We often get asked by newbie investors what the Official Cash Rate is and how it affects property investors.  

Leaving the nitty-gritty details to the real experts, the Official Cash Rate (“the OCR”) can largely be explained thus: 

One of the key functions of The Reserve Bank Of New Zealand (“RBNZ”) is to manage a sound a dynamic economy focusing one three key fundamentals: sustainable growth, stable prices, and full employment. For eight times a year, the RBNZ monitors these performance fundamentals by adjusting the OCR.  Primarily  to influence inflation, the OCR is also used to stimulate or cool the economy.  

When RBNZ lowers the OCR, Kiwi banks are encouraged to lower their interest rates on mortgages and loans in order to encourage lending.  Borrowing money becoming cheaper therefore spending and investment will increase.  There is also more money in the economy which has an effect of driving up prices.  

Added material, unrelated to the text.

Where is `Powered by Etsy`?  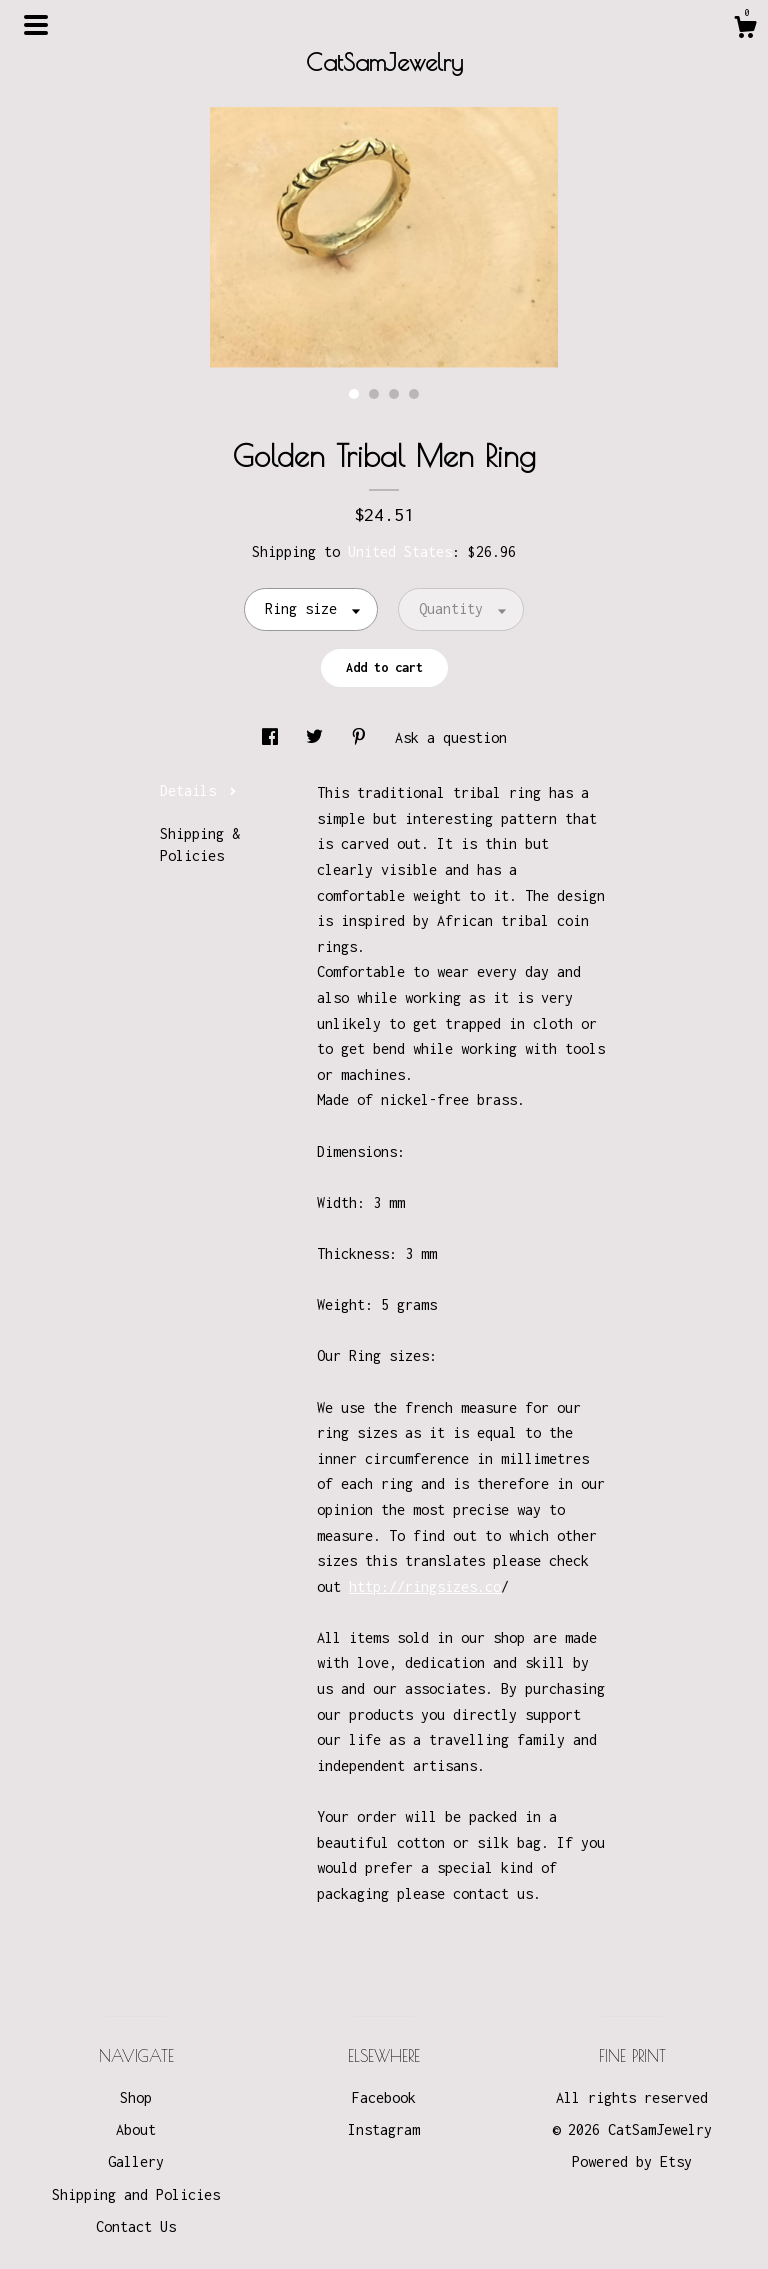 Powered by Etsy is located at coordinates (632, 2161).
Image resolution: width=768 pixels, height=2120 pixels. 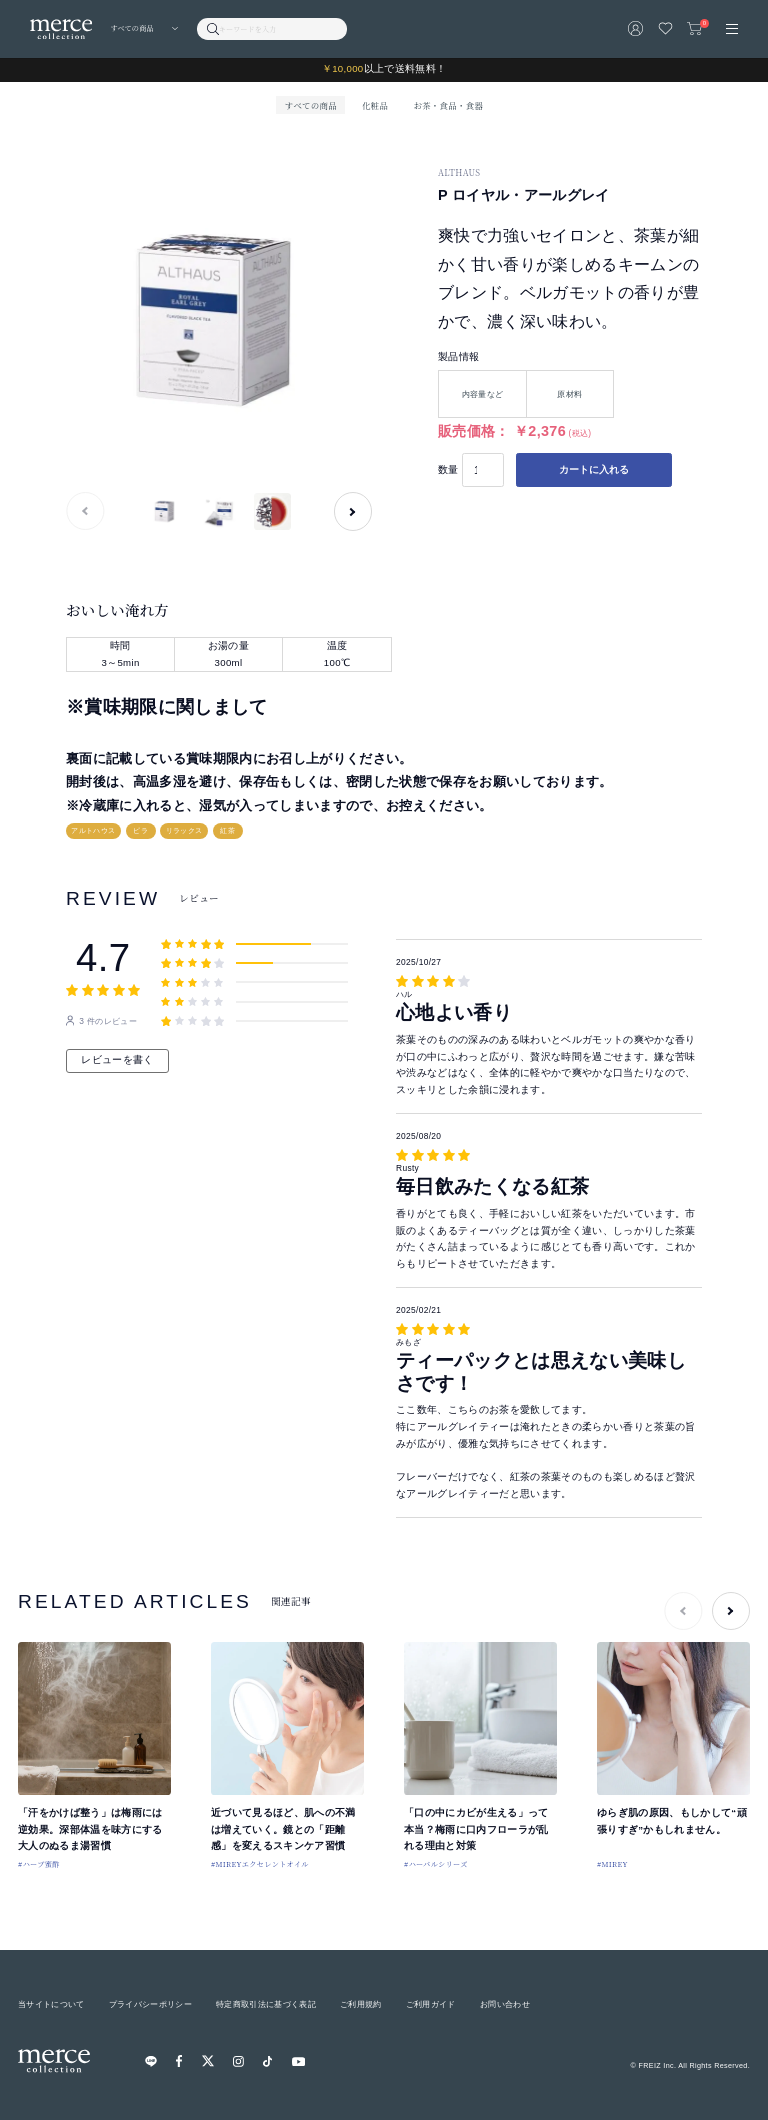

When RBNZ puts up the OCR, the reverse happens.  Higher mortgage, loan AND saving rates means that people are encourage to lower spending and increase saving therefore driving prices down and easing inflation.  When interest rates go up, overseas investors will be more likely to buy NZ dollars or invest here causing an initial rise in the exchange rate.  However, over time, the increase in interest rate can lower economic growth making Kiwi-Land a less attractive option for offshore investors. 

The main role of the RBNZ is to keep prices stable through inflation targeting.  The current target is to keep inflation between 1-3%.  The RBNZ is constantly gathering information about the economy and uses OCR to manage inflation. 

For us everyday folks the OCR is relevant insofar as the higher the interest rate the more conservative we have to be with our spending and the lower the interest rate the easier it is for property investors to expand our portfolios.